> [SOURCE MATERIAL]
——
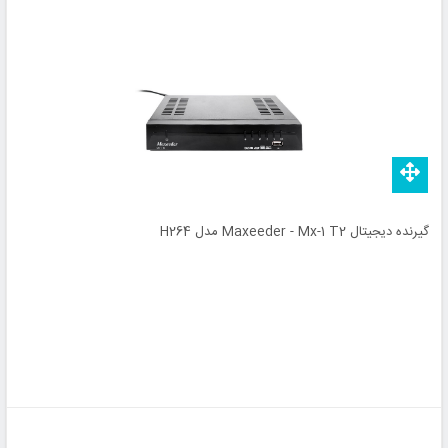
گیرنده دیجیتال Maxeeder - Mx-1 T2 مدل H264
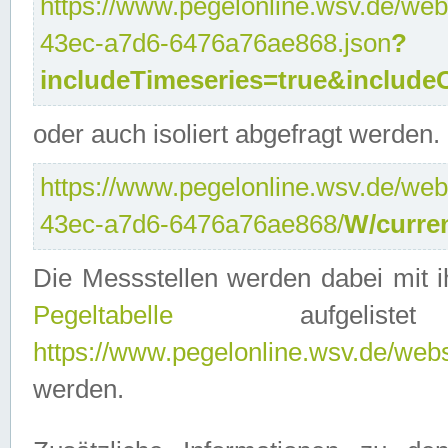
https://www.pegelonline.wsv.de/web
43ec-a7d6-6476a76ae868.json
?
includeTimeseries=true&include
oder auch isoliert abgefragt werden.
https://www.pegelonline.wsv.de/web
43ec-a7d6-6476a76ae868/
W/curre
Die Messstellen werden dabei mit ih
Pegeltabelle
aufgelist
https://www.pegelonline.wsv.de/webse
werden.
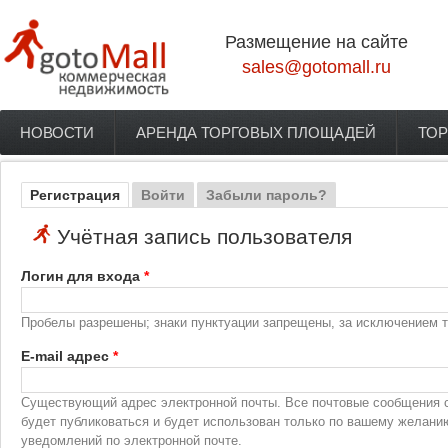
Перейти к основному содержанию
Размещение на сайте
sales@gotomall.ru
НОВОСТИ
АРЕНДА ТОРГОВЫХ ПЛОЩАДЕЙ
ТОР
Главное меню
Регистрация
(активная вкладка)
Войти
Забыли пароль?
Главные вкладки
Учётная запись пользователя
Логин для входа
*
Пробелы разрешены; знаки пунктуации запрещены, за исключением то
E-mail адрес
*
Существующий адрес электронной почты. Все почтовые сообщения с 
будет публиковаться и будет использован только по вашему желани
уведомлений по электронной почте.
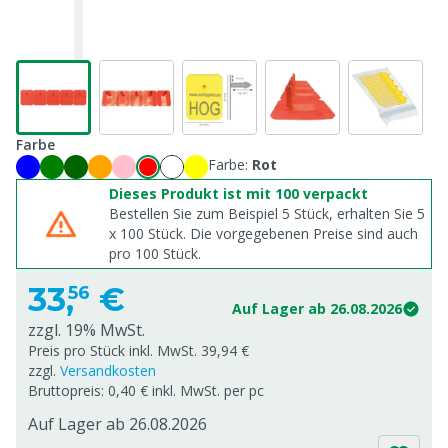
Farbe
Farbe:
Rot
Dieses Produkt ist mit 100 verpackt
Bestellen Sie zum Beispiel 5 Stück, erhalten Sie 5
x
100
Stück. Die vorgegebenen Preise sind auch
pro
100
Stück.
33,
€
56
Auf Lager ab 26.08.2026
zzgl. 19% MwSt.
Preis pro Stück inkl. MwSt. 39,94 €
zzgl.
Versandkosten
Bruttopreis: 0,40 € inkl. MwSt. per pc
Auf Lager ab 26.08.2026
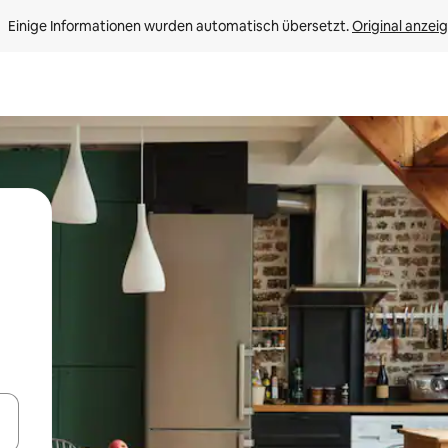
Einige Informationen wurden automatisch übersetzt. 
Original anzei
en Pfeiltasten nach oben und unten oder erkunde die Ergebnisse durc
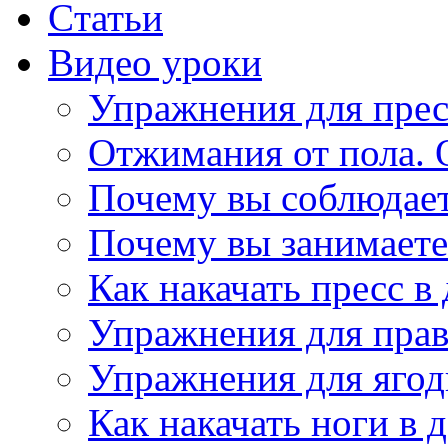
Cтатьи
Видео уроки
Упражнения для прес
Отжимания от пола. 
Почему вы соблюдаете
Почему вы занимаете
Как накачать пресс 
Упражнения для пра
Упражнения для ягод
Как накачать ноги в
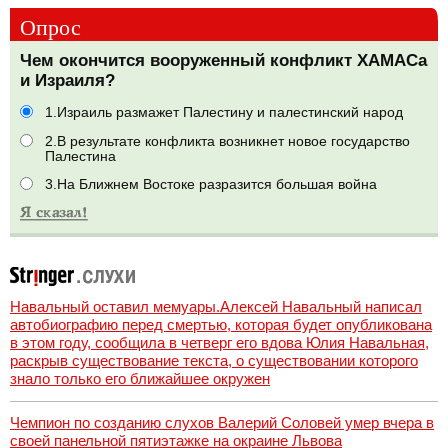
Опрос
Чем окончится вооруженный конфликт ХАМАСа
и Израиля?
1.Израиль размажет Палестину и палестинский народ
2.В результате конфликта возникнет новое государство
Палестина
3.На Ближнем Востоке разразится большая война
Навальный оставил мемуары.Алексей Навальный написал
автобиографию перед смертью, которая будет опубликована
в этом году, сообщила в четверг его вдова Юлия Навальная,
раскрыв существование текста, о существовании которого
знало только его ближайшее окружен
Чемпион по созданию слухов Валерий Соловей умер вчера в
своей панельной пятиэтажке на окраине Львова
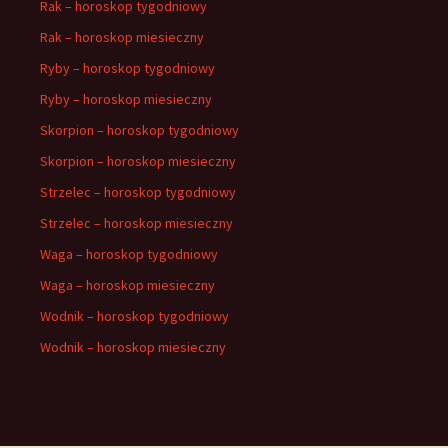
Rak – horoskop tygodniowy
Rak – horoskop miesieczny
Ryby – horoskop tygodniowy
Ryby – horoskop miesieczny
Skorpion – horoskop tygodniowy
Skorpion – horoskop miesieczny
Strzelec – horoskop tygodniowy
Strzelec – horoskop miesieczny
Waga – horoskop tygodniowy
Waga – horoskop miesieczny
Wodnik – horoskop tygodniowy
Wodnik – horoskop miesieczny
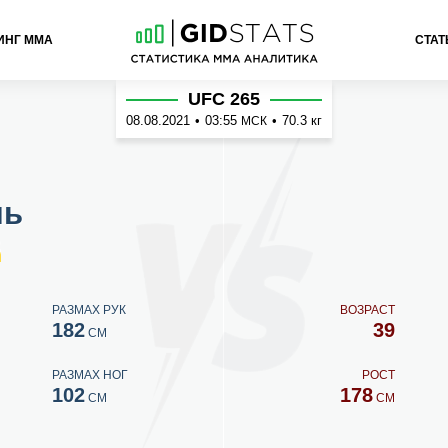
ИНГ ММА
СТАТ
рин
UFC 265
08.08.2021
•
03:55
•
70.3 кг
МСК
ль
в
РАЗМАХ РУК
ВОЗРАСТ
182
39
СМ
РАЗМАХ НОГ
РОСТ
102
178
СМ
СМ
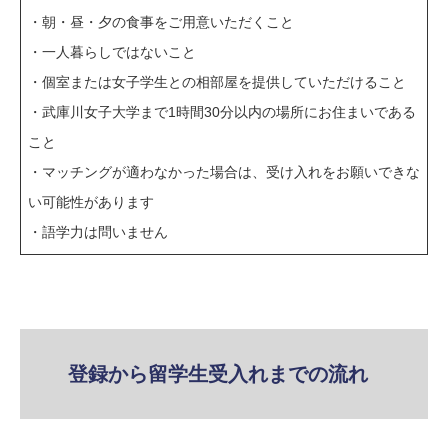
・朝・昼・夕の食事をご用意いただくこと
・一人暮らしではないこと
・個室または女子学生との相部屋を提供していただけること
・武庫川女子大学まで1時間30分以内の場所にお住まいである
こと
・マッチングが適わなかった場合は、受け入れをお願いできな
い可能性があります
・語学力は問いません
登録から留学生受入れまでの流れ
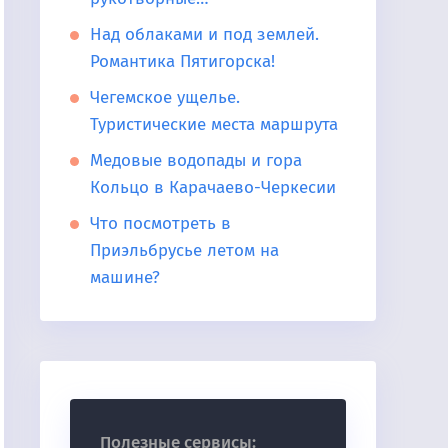
Над облаками и под землей.
Романтика Пятигорска!
Чегемское ущелье.
Туристические места маршрута
Медовые водопады и гора
Кольцо в Карачаево-Черкесии
Что посмотреть в
Приэльбрусье летом на
машине?
Полезные сервисы:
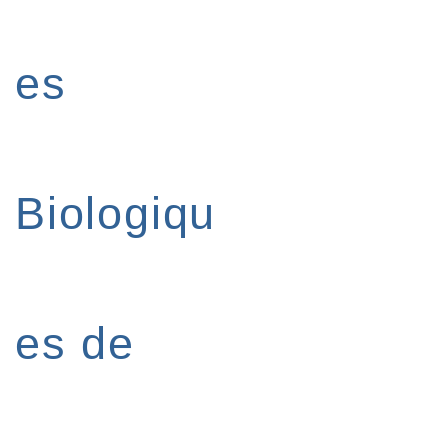
es
Biologiqu
es de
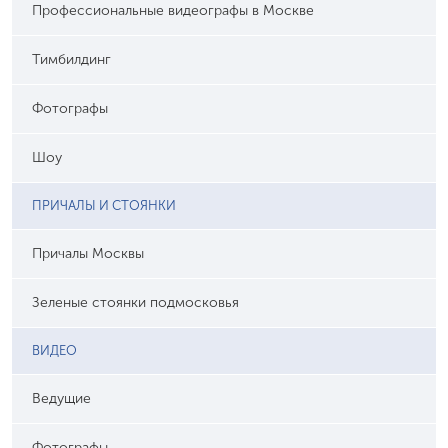
Профессиональные видеографы в Москве
Тимбилдинг
Фотографы
Шоу
ПРИЧАЛЫ И СТОЯНКИ
Причалы Москвы
Зеленые стоянки подмосковья
ВИДЕО
Ведущие
Фотографы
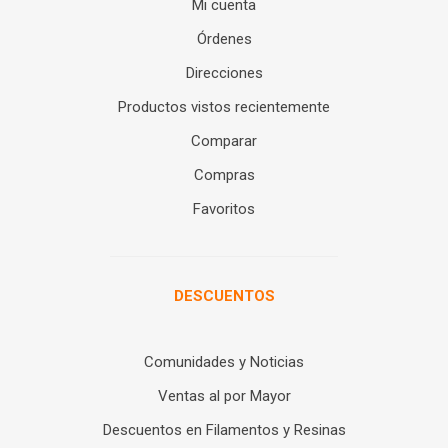
Mi cuenta
Órdenes
Direcciones
Productos vistos recientemente
Comparar
Compras
Favoritos
DESCUENTOS
Comunidades y Noticias
Ventas al por Mayor
Descuentos en Filamentos y Resinas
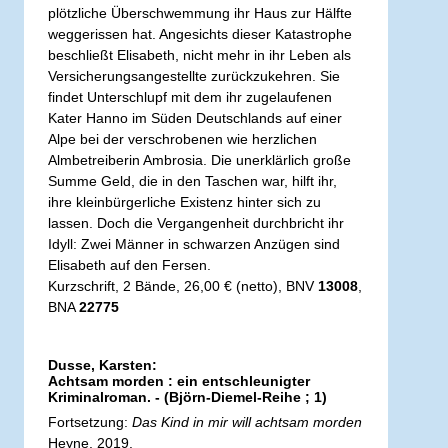
plötzliche Überschwemmung ihr Haus zur Hälfte
weggerissen hat. Angesichts dieser Katastrophe
beschließt Elisabeth, nicht mehr in ihr Leben als
Versicherungsangestellte zurückzukehren. Sie
findet Unterschlupf mit dem ihr zugelaufenen
Kater Hanno im Süden Deutschlands auf einer
Alpe bei der verschrobenen wie herzlichen
Almbetreiberin Ambrosia. Die unerklärlich große
Summe Geld, die in den Taschen war, hilft ihr,
ihre kleinbürgerliche Existenz hinter sich zu
lassen. Doch die Vergangenheit durchbricht ihr
Idyll: Zwei Männer in schwarzen Anzügen sind
Elisabeth auf den Fersen.
Kurzschrift, 2 Bände, 26,00 € (netto), BNV
13008
,
BNA
22775
Dusse, Karsten:
Achtsam morden : ein entschleunigter
Kriminalroman. - (Björn-Diemel-Reihe ; 1)
Fortsetzung:
Das Kind in mir will achtsam morden
Heyne, 2019.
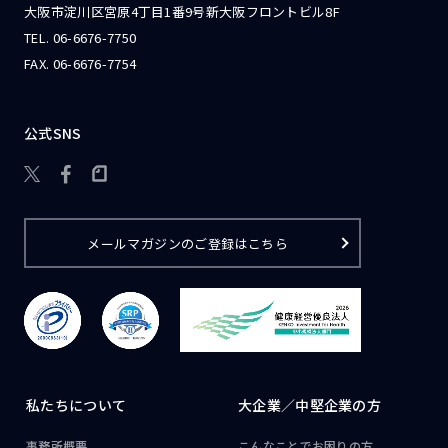
大阪市淀川区宮原4丁目1番9号新大阪フロントビル8F
TEL.
06-6676-7750
FAX. 06-6676-7754
公式SNS

メールマガジンのご登録はこちら
私たちについて
大企業／
中堅企業の方
事務所概要
こんなことで
お困りの方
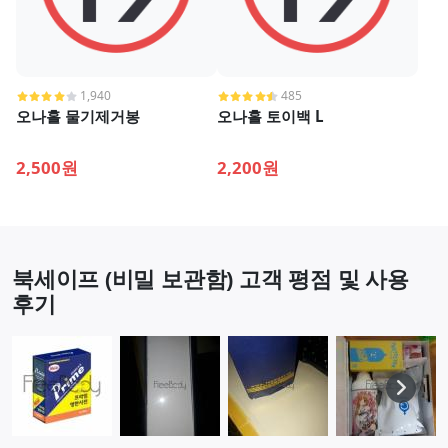
1,940
485
오나홀 물기제거봉
오나홀 토이백 L
2,500원
2,200원
북세이프 (비밀 보관함) 고객 평점 및 사용
후기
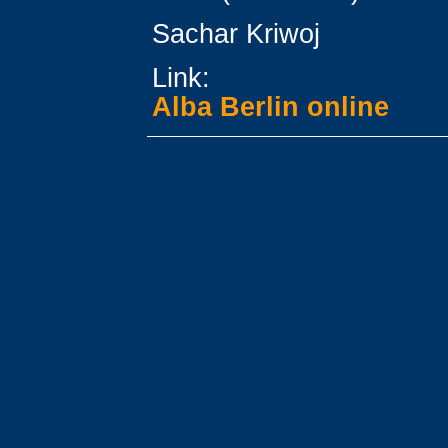
Sachar Kriwoj
Link:
Alba Berlin online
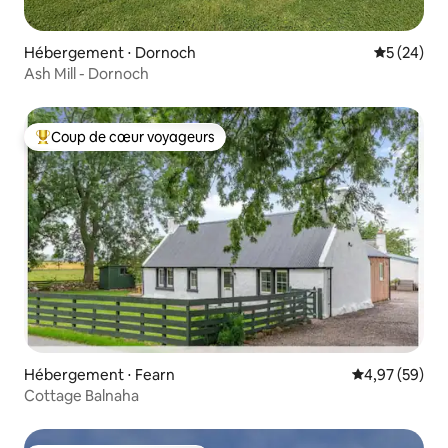
Hébergement ⋅ Dornoch
Évaluation
5 (24)
Ash Mill - Dornoch
Coup de cœur voyageurs
Coups de cœur voyageurs les plus appréciés
Hébergement ⋅ Fearn
Évaluation mo
4,97 (59)
Cottage Balnaha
——
> [WORK REQUIRED] When you reach the line with "Skorpion – horoskop tygodniowy" in the records above, begin repeating the lines exactly, and stop after the line with "weggerissen hat. Angesichts". Skip all pictures.

> [WRITTEN RESPONSE]
Skorpion – horoskop tygodniowy
Skorpion – horoskop miesieczny
Strzelec – horoskop tygodniowy
Strzelec – horoskop miesieczny
Waga – horoskop tygodniowy
Waga – horoskop miesieczny
Wodnik – horoskop tygodniowy
Wodnik – horoskop miesieczny
ИНГ ММА
СТАТ
рин
UFC 265
08.08.2021
•
03:55
•
70.3 кг
МСК
ль
в
РАЗМАХ РУК
ВОЗРАСТ
182
39
СМ
РАЗМАХ НОГ
РОСТ
102
178
СМ
СМ
・朝・昼・夕の食事をご用意いただくこと
・一人暮らしではないこと
・個室または女子学生との相部屋を提供していただけること
・武庫川女子大学まで1時間30分以内の場所にお住まいである
こと
・マッチングが適わなかった場合は、受け入れをお願いできな
い可能性があります
・語学力は問いません
登録から留学生受入れまでの流れ
Над облаками и под землей.
Романтика Пятигорска!
Чегемское ущелье.
Туристические места маршрута
Медовые водопады и гора
Кольцо в Карачаево-Черкесии
Что посмотреть в
Приэльбрусье летом на
машине?
Полезные сервисы:
es
Biologiqu
es de
Профессиональные видеографы в Москве
Тимбилдинг
Фотографы
Шоу
ПРИЧАЛЫ И СТОЯНКИ
Причалы Москвы
Зеленые стоянки подмосковья
ВИДЕО
Ведущие
Фотографы
Mi cuenta
Órdenes
Direcciones
Productos vistos recientemente
Comparar
Compras
Favoritos
DESCUENTOS
Comunidades y Noticias
Ventas al por Mayor
Descuentos en Filamentos y Resinas
plötzliche Überschwemmung ihr Haus zur Hälfte
weggerissen hat. Angesichts dieser Katastrophe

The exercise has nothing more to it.